(Beginning of Records for this task)

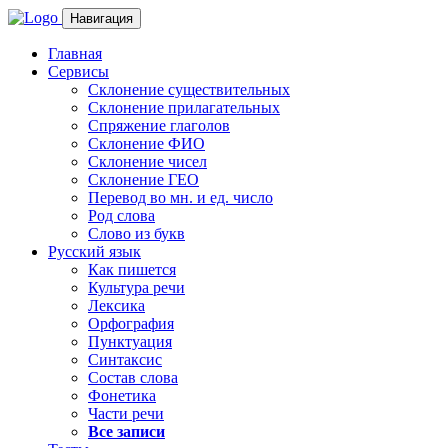
Навигация
Главная
Сервисы
Склонение существительных
Склонение прилагательных
Спряжение глаголов
Склонение ФИО
Склонение чисел
Склонение ГЕО
Перевод во мн. и ед. число
Род слова
Слово из букв
Русский язык
Как пишется
Культура речи
Лексика
Орфография
Пунктуация
Синтаксис
Состав слова
Фонетика
Части речи
Все записи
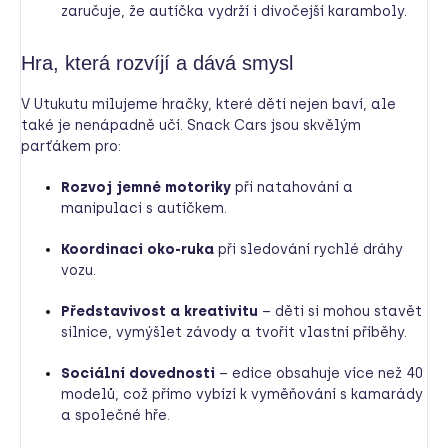
zaručuje, že autíčka vydrží i divočejší karamboly.
Hra, která rozvíjí a dává smysl
V Utukutu milujeme hračky, které děti nejen baví, ale
také je nenápadně učí. Snack Cars jsou skvělým
parťákem pro:
Rozvoj jemné motoriky
při natahování a
manipulaci s autíčkem.
Koordinaci oko-ruka
při sledování rychlé dráhy
vozu.
Představivost a kreativitu
– děti si mohou stavět
silnice, vymýšlet závody a tvořit vlastní příběhy.
Sociální dovednosti
– edice obsahuje více než 40
modelů, což přímo vybízí k vyměňování s kamarády
a společné hře.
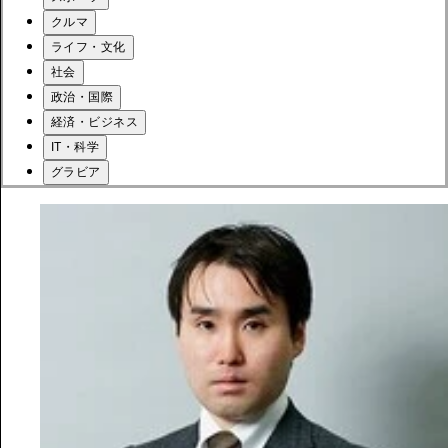
クルマ
ライフ・文化
社会
政治・国際
経済・ビジネス
IT・科学
グラビア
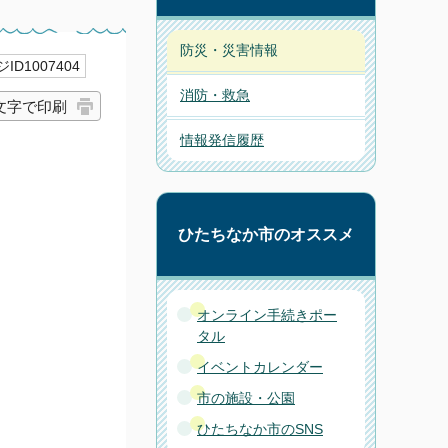
防災・災害情報
ID1007404
消防・救急
文字で印刷
情報発信履歴
ひたちなか市のオススメ
オンライン手続きポー
タル
イベントカレンダー
市の施設・公園
ひたちなか市のSNS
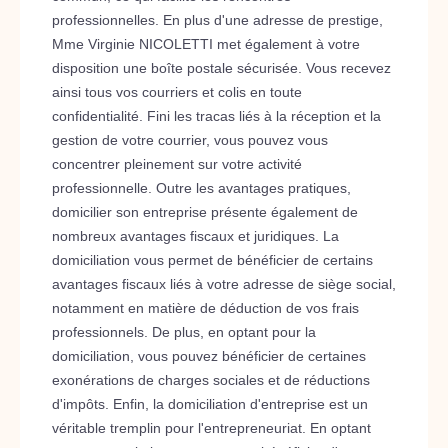
professionnelles. En plus d'une adresse de prestige,
Mme Virginie NICOLETTI met également à votre
disposition une boîte postale sécurisée. Vous recevez
ainsi tous vos courriers et colis en toute
confidentialité. Fini les tracas liés à la réception et la
gestion de votre courrier, vous pouvez vous
concentrer pleinement sur votre activité
professionnelle. Outre les avantages pratiques,
domicilier son entreprise présente également de
nombreux avantages fiscaux et juridiques. La
domiciliation vous permet de bénéficier de certains
avantages fiscaux liés à votre adresse de siège social,
notamment en matière de déduction de vos frais
professionnels. De plus, en optant pour la
domiciliation, vous pouvez bénéficier de certaines
exonérations de charges sociales et de réductions
d'impôts. Enfin, la domiciliation d'entreprise est un
véritable tremplin pour l'entrepreneuriat. En optant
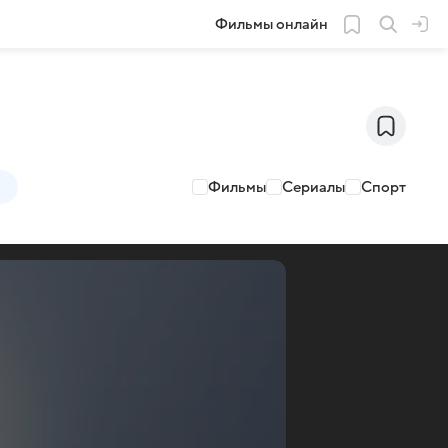
Фильмы онлайн
Фильмы
Сериалы
Спорт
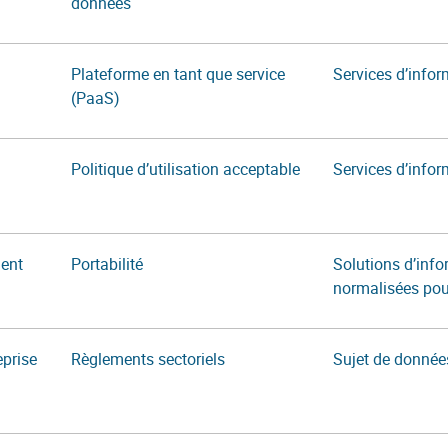
données
Plateforme en tant que service
Services d’info
(PaaS)
Politique d’utilisation acceptable
Services d’info
ent
Portabilité
Solutions d’inf
normalisées po
eprise
Règlements sectoriels
Sujet de donnée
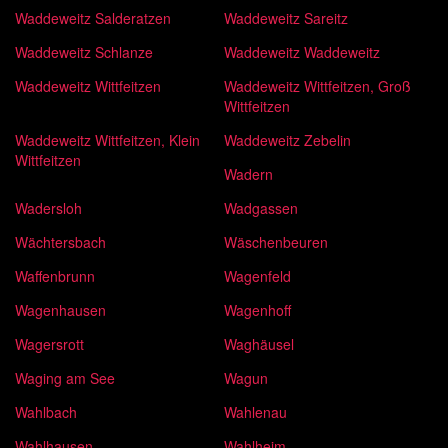
Waddeweitz Salderatzen
Waddeweitz Sareitz
Waddeweitz Schlanze
Waddeweitz Waddeweitz
Waddeweitz Wittfeitzen
Waddeweitz Wittfeitzen, Groß
Wittfeitzen
Waddeweitz Wittfeitzen, Klein
Waddeweitz Zebelin
Wittfeitzen
Wadern
Wadersloh
Wadgassen
Wächtersbach
Wäschenbeuren
Waffenbrunn
Wagenfeld
Wagenhausen
Wagenhoff
Wagersrott
Waghäusel
Waging am See
Wagun
Wahlbach
Wahlenau
Wahlhausen
Wahlheim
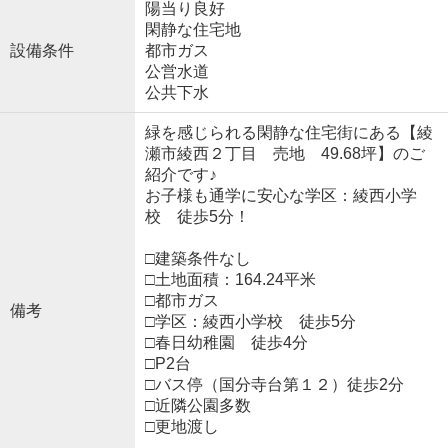
陽当り良好
閑静な住宅地
設備条件
都市ガス
公営水道
公共下水
緑を感じられる閑静な住宅街にある【綾
瀬市綾西２丁目 売地 49.68坪】のご
紹介です♪
お子様も通学に安心な学区：綾西小学
校 徒歩5分！
□建築条件なし
□土地面積：164.24平米
□都市ガス
備考
□学区：綾西小学校 徒歩5分
□春日幼稚園 徒歩4分
□P2台
□バス停（国分寺台第１２）徒歩2分
□近隣公園多数
□更地渡し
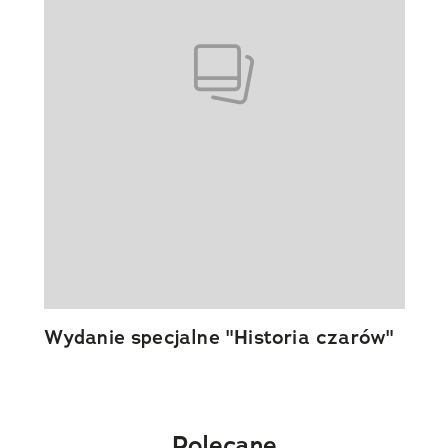
Wydanie specjalne "Historia czarów"
Polecane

(End of Records for this task)

> [Work task]:
Leaving out the pictures, please output the lines in the entries above from the one with "notamment en matière" through the one with "Waddeweitz Wittfeitzen, Groß", exactly as they are.

> [Answer to the problem]:
notamment en matière de déduction de vos frais
professionnels. De plus, en optant pour la
domiciliation, vous pouvez bénéficier de certaines
exonérations de charges sociales et de réductions
d'impôts. Enfin, la domiciliation d'entreprise est un
véritable tremplin pour l'entrepreneuriat. En optant
Фильмы онлайн
Фильмы
Сериалы
Спорт
données
Plateforme en tant que service
Services d’info
(PaaS)
Politique d’utilisation acceptable
Services d’info
ent
Portabilité
Solutions d’inf
normalisées po
eprise
Règlements sectoriels
Sujet de donnée
Waddeweitz Salderatzen
Waddeweitz Sareitz
Waddeweitz Schlanze
Waddeweitz Waddeweitz
Waddeweitz Wittfeitzen
Waddeweitz Wittfeitzen, Groß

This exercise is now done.